Nice problem! a) Take $a=b=c=t$, where $t$ is a root of $t^2 + t = 1$. (Probably there is an example with $a$, $b$, $c$ distinct, but lazy to look for such.) b) Observe that $c + ab = 1-a-b + ab = (1-a)(1-b)$ and that $a$, $b$, $c$ are rational if and only if $x=1-a$, $y=1-b$, $z=1-c$ (with $x+y+z=2$) are such. But now we have obtained that $xy$, $yz$ and $zx$ are rational and non-zero. Hence $x^2 = (xy) \cdot (xz) / (yz)$ and similarly $y^2$ and $z^2$ are rational, so it remains to show that if $m,n,p$ non-zero rationals are such that $\sqrt{m} + \sqrt{n} + \sqrt{p}$ is rational (in this case equal to $2$), then $\sqrt{m}$, $\sqrt{n}$, $\sqrt{p}$ are also rational. If $\sqrt{m} + \sqrt{n} + \sqrt{p} = w \neq 0$, then $m+n+2\sqrt{mn} = w^2 - 2w\sqrt{p} + p$, i.e. $2\sqrt{mn} = A - 2w\sqrt{p}$, where $A = w^2 + p - m - n$. Hence $4mn = A^2 + 4w^2p - 4w\sqrt{p}$. Since $w \neq 0$, we obtain that $ \sqrt{p} = \frac{A^2 + 4w^2p - 4mn}{4w}$ is rational, hence $\sqrt{p}$ is rational. Analogously we argue for $\sqrt{m}$, $\sqrt{n}$ and we are done.

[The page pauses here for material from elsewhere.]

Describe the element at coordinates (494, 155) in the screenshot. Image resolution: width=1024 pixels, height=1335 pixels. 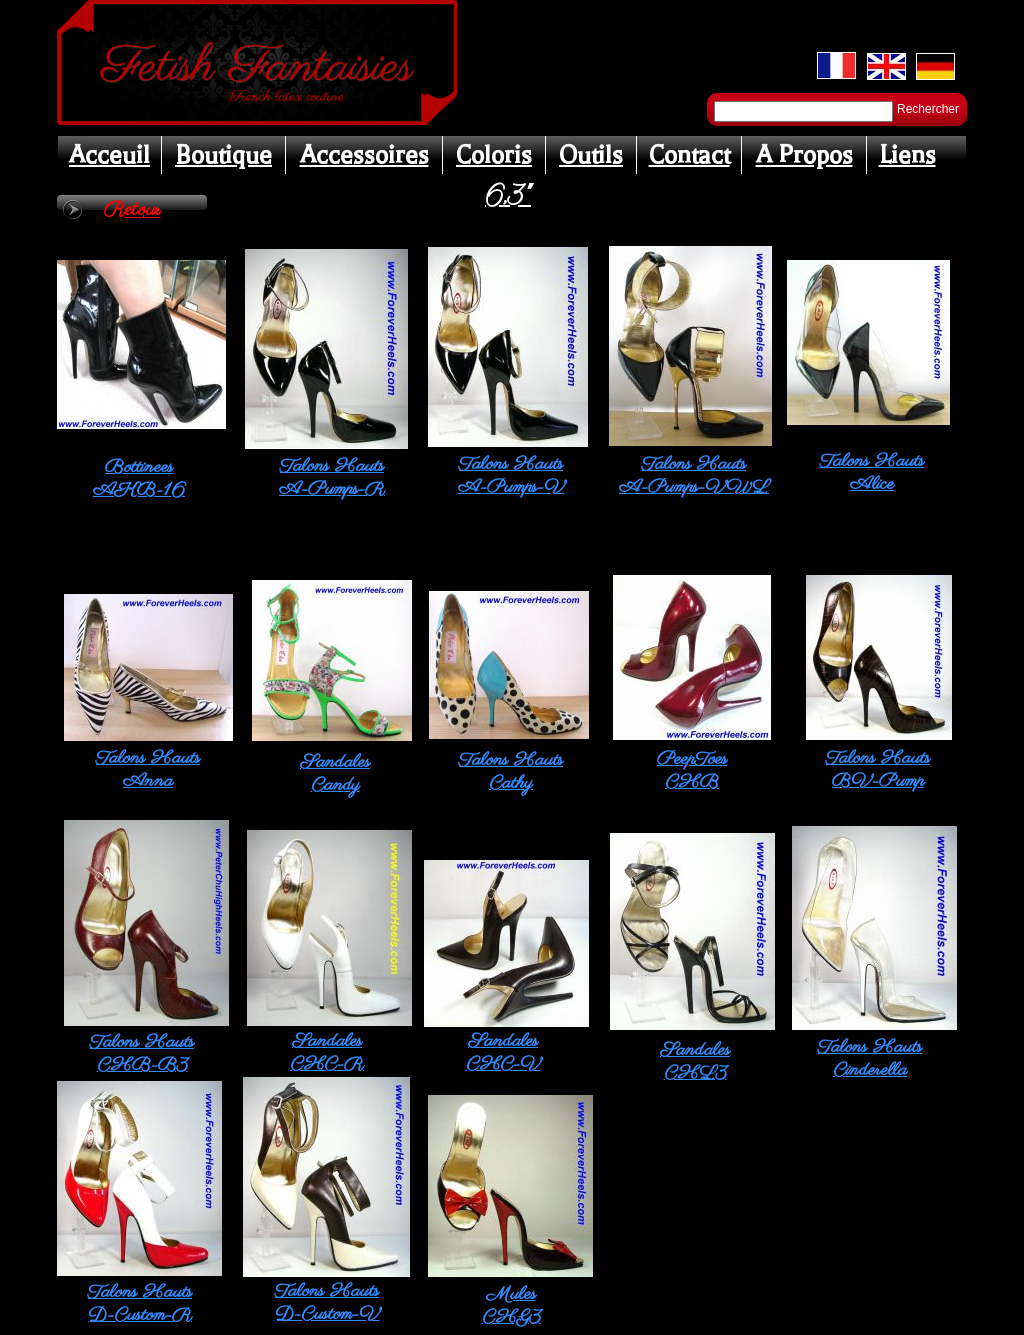
I see `Coloris` at that location.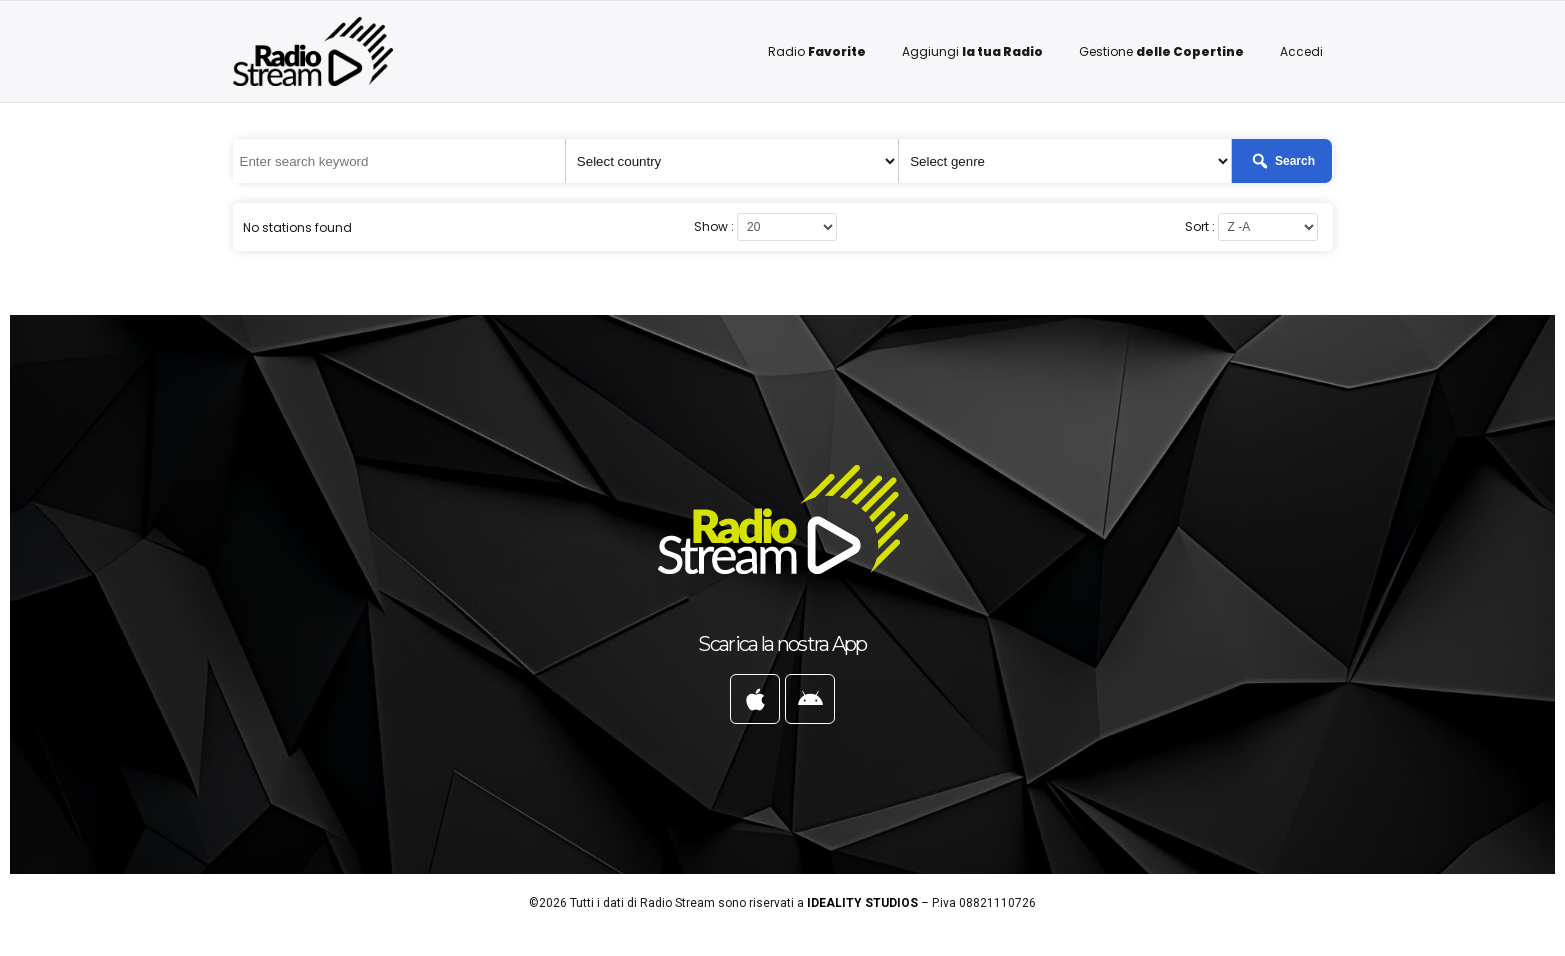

a) Let $a$ is root $a^3-a=1$ ( easy to prove, that $a$ and $a^2$ is irrational),$ b=-a, c=a^2$ Then $a+bc=a-a^3=-1, b+ac=-a+a^3=1,c+ab=a^2-a^2=0$ b) $a+bc=a(a+b+c)+bc=(a+b)(a+c)$ is non-zero rational Same way $(b+a)(b+c), (c+a)(c+b)$ are non-zero rationals, so $ \frac{(a+b)(a+c)*(a+b)(b+c)}{(c+a)(c+b)}=(a+b)^2$ is rational $ 2=2(a+b+c)=(a+b) ( 1+\frac{(a+b)(b+c)}{(a+b)^2}+\frac{(a+b)(c+a)}{(a+b)^2})$ so $a+b$ is rational and so $c=1-(a+b)$ is rational Same way for other variables.